How do I run applications in parallel?

That depends.

What is parallelism anyway?

Parallelism in the context of HPC can be defined at the level of

  1. instructions (vectorization),
  2. threads (shared memory),
  3. processes (distributed memory),
  4. hybrid (shared + distributed memory).

Instruction-level parallelism is essentially SIMD (Single Instruction, Multiple Data) at the level of a single core in a CPU. It uses floating point or integer vector registers in the core in order to perform the same operations on multiple values in the same clock cycle. Another term for this is vectorization.

Thread-level parallelism in the context of scientific computing means that the application runs multiple threads, typically each on its own dedicated CPU core to exploit modern CPU architecture. All threads run on the same compute node, and can interact through shared memory.

Process-level parallelism implies that an application consists of multiple processes, potentially running on many compute nodes, and communicating over the network.

The term hybrid parallelism refers to the combination of thread-level and process-level parallelism. For instance, a process can run on each compute node, and each of these processes consists of multiple threads sharing data on that node.

Note

For most parallel applications, thread-level or process-level parallelism is combined with instruction-level parallelism.

How can I vectorize my code?

Your application will typically be parallelized at instruction level, since this is mostly done automatically by the compiler that has been used to build your application if the right compiler options are specified.

  • For installed software, your friendly user support person will typically have taken care of that.
  • If you build your own software, some relevant information can be found below.

CPU instruction sets support vector operations, i.e., floating point operations such as additions and multiplications can be performed on multiple floating point numbers simultaneously. The various CPU architectures have added extensions to the original instruction sets.

CPU type vector instruction set
Ivy Bridge/Sandy Bridge AVX
Haswell/Broadwell AVX2
Skylake AVX-512

Software that is specifically compiled to run on, e.g., Ivy Bridge will run on a CPU of more recent generation such as a Skylake, but not with optimal performance. However, if software is built specifically to use, e.g., the AVX-512 instruction set, it will not run on older hardware such as Haswell CPUs.

To build for a specific architecture both the Intel and GCC compiler family offer command line options. See the toolchain documentation for the Intel and the GCC toolchains for an overview of the relevant compiler options.

How can I run my application with multiple threads?

This is only possible when the application has been specifically designed to do so.

  • For installed software, check the manual. It will be documented whether the application/library is multi-threaded, and how to use it.
  • If you build your own software, there is some information below.

Note

Typically, a multi-threaded application runs on a single compute node. The threads communicate by exchanging information in memory, hence the term shared memory computing.

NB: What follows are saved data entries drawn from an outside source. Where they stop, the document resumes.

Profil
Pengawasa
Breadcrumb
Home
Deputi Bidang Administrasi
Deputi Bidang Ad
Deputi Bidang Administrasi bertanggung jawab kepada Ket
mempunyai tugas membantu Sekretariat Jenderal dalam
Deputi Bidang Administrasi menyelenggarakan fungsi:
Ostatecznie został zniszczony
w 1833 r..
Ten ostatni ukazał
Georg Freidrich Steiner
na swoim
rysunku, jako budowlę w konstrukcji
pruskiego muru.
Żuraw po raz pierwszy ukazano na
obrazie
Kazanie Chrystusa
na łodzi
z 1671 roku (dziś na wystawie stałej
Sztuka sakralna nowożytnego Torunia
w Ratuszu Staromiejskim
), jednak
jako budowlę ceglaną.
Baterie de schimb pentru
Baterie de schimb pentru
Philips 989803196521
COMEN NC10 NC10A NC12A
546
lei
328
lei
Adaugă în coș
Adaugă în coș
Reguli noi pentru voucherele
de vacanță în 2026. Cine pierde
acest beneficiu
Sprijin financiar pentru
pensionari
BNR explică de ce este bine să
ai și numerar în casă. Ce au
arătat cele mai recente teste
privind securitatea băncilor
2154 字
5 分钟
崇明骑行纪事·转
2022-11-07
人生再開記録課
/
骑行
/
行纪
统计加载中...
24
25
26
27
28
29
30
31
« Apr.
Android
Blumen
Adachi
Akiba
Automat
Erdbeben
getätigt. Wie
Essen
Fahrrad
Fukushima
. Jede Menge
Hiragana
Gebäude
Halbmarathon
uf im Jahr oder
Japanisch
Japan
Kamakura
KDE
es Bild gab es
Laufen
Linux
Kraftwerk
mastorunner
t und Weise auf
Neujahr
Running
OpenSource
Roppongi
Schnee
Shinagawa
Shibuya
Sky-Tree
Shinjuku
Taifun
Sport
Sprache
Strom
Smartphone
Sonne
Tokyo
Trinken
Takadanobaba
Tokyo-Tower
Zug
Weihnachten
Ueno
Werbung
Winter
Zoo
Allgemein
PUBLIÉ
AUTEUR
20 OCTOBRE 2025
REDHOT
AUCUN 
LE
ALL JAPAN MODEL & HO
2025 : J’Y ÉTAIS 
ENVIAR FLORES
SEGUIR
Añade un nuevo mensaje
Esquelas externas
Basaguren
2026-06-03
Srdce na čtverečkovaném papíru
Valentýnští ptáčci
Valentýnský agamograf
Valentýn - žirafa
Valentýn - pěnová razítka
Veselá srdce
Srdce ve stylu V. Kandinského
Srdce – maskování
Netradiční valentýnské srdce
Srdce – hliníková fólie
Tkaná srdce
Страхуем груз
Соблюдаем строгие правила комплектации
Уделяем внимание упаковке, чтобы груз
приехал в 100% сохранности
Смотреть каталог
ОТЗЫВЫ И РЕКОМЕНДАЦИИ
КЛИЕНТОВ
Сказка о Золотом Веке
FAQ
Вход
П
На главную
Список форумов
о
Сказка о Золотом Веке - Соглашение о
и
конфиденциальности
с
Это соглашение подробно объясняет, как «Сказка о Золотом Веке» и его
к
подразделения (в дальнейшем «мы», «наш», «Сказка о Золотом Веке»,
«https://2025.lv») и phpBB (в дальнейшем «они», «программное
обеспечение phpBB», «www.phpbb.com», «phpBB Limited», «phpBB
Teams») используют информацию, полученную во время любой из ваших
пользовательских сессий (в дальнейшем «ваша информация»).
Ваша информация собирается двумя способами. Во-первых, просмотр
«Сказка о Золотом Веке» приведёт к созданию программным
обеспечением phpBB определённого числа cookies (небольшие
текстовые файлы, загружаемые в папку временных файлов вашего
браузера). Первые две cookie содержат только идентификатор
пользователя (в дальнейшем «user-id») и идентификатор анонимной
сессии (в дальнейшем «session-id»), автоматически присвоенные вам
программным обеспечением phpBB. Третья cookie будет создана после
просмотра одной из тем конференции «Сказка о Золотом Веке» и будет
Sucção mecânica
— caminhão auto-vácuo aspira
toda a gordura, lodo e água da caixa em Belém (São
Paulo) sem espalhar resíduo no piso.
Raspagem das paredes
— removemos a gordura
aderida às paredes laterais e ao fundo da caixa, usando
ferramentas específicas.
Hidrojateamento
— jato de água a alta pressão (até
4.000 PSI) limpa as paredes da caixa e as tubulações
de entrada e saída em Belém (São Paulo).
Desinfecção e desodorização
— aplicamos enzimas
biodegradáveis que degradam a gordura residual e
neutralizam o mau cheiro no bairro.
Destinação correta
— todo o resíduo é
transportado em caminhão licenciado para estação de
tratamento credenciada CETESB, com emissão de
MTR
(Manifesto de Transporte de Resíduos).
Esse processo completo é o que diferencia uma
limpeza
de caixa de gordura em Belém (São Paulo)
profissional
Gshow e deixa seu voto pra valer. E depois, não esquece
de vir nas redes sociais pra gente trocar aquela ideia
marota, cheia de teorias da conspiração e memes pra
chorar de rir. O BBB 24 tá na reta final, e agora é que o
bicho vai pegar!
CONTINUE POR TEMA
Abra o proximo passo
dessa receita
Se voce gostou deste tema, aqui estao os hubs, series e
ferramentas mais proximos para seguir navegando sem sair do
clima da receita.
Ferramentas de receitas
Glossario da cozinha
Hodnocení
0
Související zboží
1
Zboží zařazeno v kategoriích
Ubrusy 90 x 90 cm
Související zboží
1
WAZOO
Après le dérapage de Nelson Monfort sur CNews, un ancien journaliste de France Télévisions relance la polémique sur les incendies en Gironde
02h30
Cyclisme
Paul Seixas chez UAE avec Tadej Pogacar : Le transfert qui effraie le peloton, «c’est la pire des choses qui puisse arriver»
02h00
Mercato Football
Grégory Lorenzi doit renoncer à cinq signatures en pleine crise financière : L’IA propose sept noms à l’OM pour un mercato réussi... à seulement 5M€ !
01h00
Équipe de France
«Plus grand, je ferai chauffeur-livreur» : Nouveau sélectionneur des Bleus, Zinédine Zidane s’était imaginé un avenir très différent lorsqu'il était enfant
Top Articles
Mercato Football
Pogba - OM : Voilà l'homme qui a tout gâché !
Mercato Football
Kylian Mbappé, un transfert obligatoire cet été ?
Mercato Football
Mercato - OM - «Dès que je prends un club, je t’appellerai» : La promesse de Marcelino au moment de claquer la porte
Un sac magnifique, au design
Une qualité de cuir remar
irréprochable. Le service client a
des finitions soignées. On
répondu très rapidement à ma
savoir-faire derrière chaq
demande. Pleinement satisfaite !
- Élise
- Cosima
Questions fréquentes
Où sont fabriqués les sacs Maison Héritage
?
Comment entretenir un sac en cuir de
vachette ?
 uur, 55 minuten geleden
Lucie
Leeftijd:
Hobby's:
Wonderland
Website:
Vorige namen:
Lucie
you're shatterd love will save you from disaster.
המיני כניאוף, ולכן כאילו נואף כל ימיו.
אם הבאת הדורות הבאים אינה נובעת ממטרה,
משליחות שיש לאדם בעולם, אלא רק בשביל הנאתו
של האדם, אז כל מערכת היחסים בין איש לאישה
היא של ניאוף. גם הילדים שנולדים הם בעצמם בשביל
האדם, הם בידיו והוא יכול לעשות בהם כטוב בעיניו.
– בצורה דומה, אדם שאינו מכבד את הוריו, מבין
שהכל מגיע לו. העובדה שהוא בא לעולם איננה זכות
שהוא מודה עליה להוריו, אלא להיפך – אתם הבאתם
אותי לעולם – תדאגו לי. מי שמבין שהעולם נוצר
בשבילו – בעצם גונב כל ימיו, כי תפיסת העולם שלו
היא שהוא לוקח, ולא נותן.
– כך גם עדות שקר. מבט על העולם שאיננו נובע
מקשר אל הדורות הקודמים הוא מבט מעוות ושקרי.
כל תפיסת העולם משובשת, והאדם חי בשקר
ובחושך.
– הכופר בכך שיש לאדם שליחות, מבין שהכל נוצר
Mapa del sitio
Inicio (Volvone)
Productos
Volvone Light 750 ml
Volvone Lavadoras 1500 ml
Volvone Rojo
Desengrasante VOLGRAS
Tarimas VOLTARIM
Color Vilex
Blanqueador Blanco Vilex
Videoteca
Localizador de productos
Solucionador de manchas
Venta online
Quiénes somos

There are a few commonly used approaches to create a multi-threaded application:

OpenMP
This is by far the most popular approach for scientific software. Many compilers (e.g., Intel and GCC) suites support it. OpenMP defines directives that can be used in C, C++ and Fortran, as well as a runtime library. Instructions are available for compiling and running OpenMP application with the foss and Intel toolchains.
Threading Building Blocks (TBB)
Originally developed by Intel, this open source library offers many primitives for shared memory and data driven programming in C++.
POSIX threads (pthreads)
Although it is possible to use a low-level threading library such as pthreads, this is typically not they way to go for scientific programming.

Can I run my application on multiple compute nodes?

This is only possible when the application has been specifically designed to do so, or when your use case matches some common pattern.

  • For installed software, check the manual. It will be documented whether the application/library can be run distributed, and how to do that.
  • If you run an application many times for different parameter settings, or on different data sets, check out the worker framework documentation or the atools documentation.
  • If you build your own software, there is some information below.

For scientific software, the go-to library for distributed programming is an implementation of MPI (Message Passing Interface). This is a de-facto standard implemented by many libraries and the API can be used from C/C++ and Fortran.

On the clusters, at least two implementations are available, Intel MPI in the Intel toolchain, and Open MPI in the FOSS toolchain.